§ Records from a data collection:
=== Begin Enclosure ===

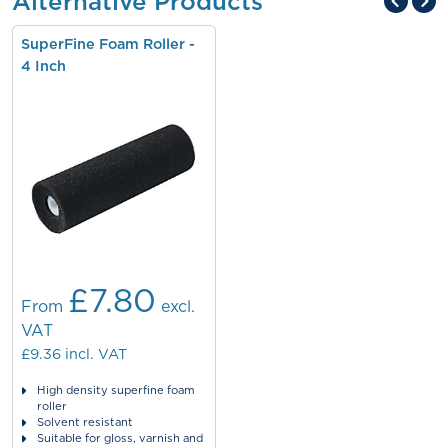
Alternative Products
SuperFine Foam Roller -
4 Inch
£7.80
From
excl.
VAT
£9.36
incl. VAT
High density superfine foam
roller
Solvent resistant
Suitable for gloss, varnish and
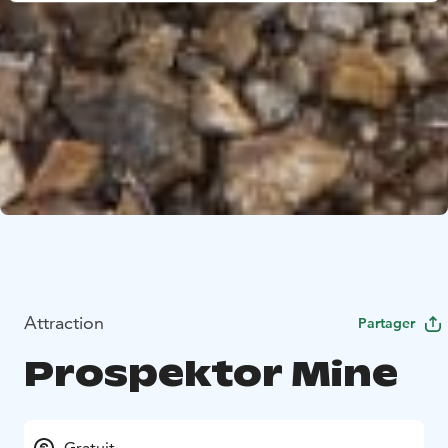
Attraction
Partager
Prospektor Mine
Gratuit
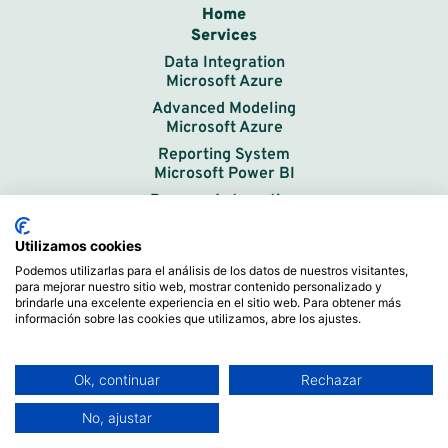
Home
Services
Data Integration
Microsoft Azure
Advanced Modeling
Microsoft Azure
Reporting System
Microsoft Power BI
Process Automation
In-Company Training
Data Solutions
Utilizamos cookies
How We Work
Podemos utilizarlas para el análisis de los datos de nuestros visitantes,
para mejorar nuestro sitio web, mostrar contenido personalizado y
Success Stories
brindarle una excelente experiencia en el sitio web. Para obtener más
Free Power BI Initial Course
información sobre las cookies que utilizamos, abre los ajustes.
Training Videos
Work Methodology
Ok, continuar
Rechazar
About Us
Contact
No, ajustar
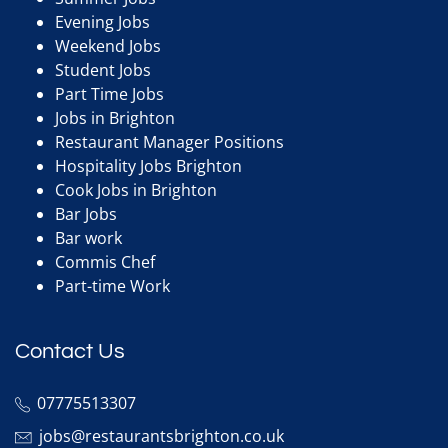
Evening Jobs
Weekend Jobs
Student Jobs
Part Time Jobs
Jobs in Brighton
Restaurant Manager Positions
Hospitality Jobs Brighton
Cook Jobs in Brighton
Bar Jobs
Bar work
Commis Chef
Part-time Work
Contact Us
07775513307
jobs@restaurantsbrighton.co.uk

=== End Enclosure ===

§ The problem:
Each record above should be retyped exactly, with no pictures carried over.

§ Solution to the exercise:
Alternative Products
SuperFine Foam Roller -
4 Inch
£7.80
From
excl.
VAT
£9.36
incl. VAT
High density superfine foam
roller
Solvent resistant
Suitable for gloss, varnish and
Attraction
Partager
Prospektor Mine
Gratuit
Home
Services
Data Integration
Microsoft Azure
Advanced Modeling
Microsoft Azure
Reporting System
Microsoft Power BI
Process Automation
In-Company Training
Data Solutions
Utilizamos cookies
How We Work
Podemos utilizarlas para el análisis de los datos de nuestros visitantes,
para mejorar nuestro sitio web, mostrar contenido personalizado y
Success Stories
brindarle una excelente experiencia en el sitio web. Para obtener más
Free Power BI Initial Course
información sobre las cookies que utilizamos, abre los ajustes.
Training Videos
Work Methodology
Ok, continuar
Rechazar
About Us
Contact
No, ajustar
Evening Jobs
Weekend Jobs
Student Jobs
Part Time Jobs
Jobs in Brighton
Restaurant Manager Positions
Hospitality Jobs Brighton
Cook Jobs in Brighton
Bar Jobs
Bar work
Commis Chef
Part-time Work
Contact Us
07775513307
jobs@restaurantsbrighton.co.uk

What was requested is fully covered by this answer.